Information supplied:

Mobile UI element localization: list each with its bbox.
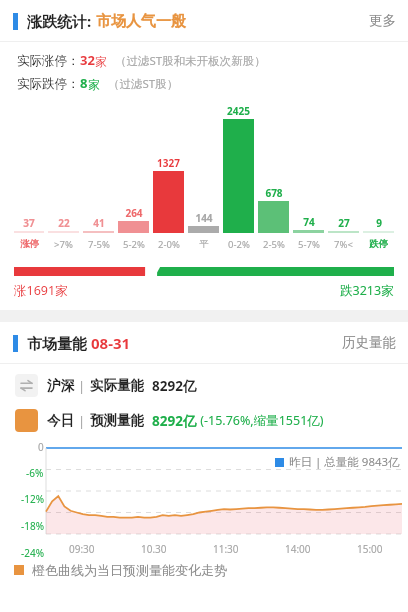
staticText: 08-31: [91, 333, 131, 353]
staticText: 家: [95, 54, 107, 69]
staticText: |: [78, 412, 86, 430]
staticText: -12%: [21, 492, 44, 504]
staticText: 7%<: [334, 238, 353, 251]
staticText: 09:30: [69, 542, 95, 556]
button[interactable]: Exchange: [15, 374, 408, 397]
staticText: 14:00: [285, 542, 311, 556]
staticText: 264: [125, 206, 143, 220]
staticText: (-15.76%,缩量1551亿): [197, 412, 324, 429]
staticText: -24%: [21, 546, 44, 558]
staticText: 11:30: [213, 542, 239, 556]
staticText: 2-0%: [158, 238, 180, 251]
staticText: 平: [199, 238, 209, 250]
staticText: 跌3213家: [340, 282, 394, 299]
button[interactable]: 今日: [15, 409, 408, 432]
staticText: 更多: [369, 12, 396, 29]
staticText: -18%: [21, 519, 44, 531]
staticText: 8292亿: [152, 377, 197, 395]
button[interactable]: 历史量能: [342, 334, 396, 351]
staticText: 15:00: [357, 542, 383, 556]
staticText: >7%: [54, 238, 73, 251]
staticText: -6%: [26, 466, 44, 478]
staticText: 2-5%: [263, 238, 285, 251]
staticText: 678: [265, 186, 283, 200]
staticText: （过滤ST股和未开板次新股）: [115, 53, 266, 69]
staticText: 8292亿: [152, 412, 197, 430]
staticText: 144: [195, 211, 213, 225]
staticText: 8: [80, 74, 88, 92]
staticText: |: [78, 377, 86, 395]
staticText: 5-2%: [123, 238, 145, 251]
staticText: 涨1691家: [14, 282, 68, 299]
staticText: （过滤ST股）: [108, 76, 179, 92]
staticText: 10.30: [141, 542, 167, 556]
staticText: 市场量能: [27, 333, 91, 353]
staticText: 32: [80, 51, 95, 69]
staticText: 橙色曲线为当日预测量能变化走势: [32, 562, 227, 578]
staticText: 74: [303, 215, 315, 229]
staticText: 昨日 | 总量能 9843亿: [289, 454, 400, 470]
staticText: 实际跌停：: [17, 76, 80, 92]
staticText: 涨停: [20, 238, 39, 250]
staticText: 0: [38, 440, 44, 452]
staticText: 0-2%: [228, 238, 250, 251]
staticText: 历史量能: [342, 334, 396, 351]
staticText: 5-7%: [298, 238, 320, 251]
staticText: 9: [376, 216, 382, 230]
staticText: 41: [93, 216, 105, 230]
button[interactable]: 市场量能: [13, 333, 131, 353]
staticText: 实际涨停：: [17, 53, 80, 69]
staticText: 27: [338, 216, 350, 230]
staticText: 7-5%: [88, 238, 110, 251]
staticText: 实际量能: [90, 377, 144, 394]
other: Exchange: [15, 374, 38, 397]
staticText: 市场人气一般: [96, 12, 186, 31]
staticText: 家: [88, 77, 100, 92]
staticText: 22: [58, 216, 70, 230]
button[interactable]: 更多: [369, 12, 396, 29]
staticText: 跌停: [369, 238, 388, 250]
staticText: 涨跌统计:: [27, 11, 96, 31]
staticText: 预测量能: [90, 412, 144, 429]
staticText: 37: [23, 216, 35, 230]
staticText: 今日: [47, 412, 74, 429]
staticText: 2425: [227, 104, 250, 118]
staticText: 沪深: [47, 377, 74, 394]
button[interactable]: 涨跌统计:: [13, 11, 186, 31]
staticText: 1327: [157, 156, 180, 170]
* * *
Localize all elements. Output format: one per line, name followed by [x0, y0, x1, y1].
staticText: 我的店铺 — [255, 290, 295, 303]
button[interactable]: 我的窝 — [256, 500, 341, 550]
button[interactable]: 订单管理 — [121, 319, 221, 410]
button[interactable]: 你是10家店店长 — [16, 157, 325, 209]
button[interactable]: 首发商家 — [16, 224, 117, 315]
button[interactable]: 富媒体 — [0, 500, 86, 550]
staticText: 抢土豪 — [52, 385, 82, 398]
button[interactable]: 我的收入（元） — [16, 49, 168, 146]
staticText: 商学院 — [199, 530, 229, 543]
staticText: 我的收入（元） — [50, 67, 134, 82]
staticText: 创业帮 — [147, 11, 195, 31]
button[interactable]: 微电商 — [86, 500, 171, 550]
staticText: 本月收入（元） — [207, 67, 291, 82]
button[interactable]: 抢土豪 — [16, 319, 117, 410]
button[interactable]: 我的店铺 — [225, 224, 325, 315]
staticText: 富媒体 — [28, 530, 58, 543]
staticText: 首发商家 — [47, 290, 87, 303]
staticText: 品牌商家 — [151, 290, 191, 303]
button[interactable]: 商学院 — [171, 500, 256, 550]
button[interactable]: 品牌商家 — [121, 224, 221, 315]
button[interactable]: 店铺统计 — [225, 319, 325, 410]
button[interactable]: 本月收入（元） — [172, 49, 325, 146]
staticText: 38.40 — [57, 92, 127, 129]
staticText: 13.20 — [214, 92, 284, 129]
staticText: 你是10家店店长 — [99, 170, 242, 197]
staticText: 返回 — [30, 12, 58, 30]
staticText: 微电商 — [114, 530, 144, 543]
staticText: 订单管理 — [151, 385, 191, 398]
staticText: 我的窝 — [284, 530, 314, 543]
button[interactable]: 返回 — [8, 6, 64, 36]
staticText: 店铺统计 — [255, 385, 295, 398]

Goal of the exercise: Go over the records above line by line and count those holding the word "涨跌统计". Reply only with the number.

Expected answer: 2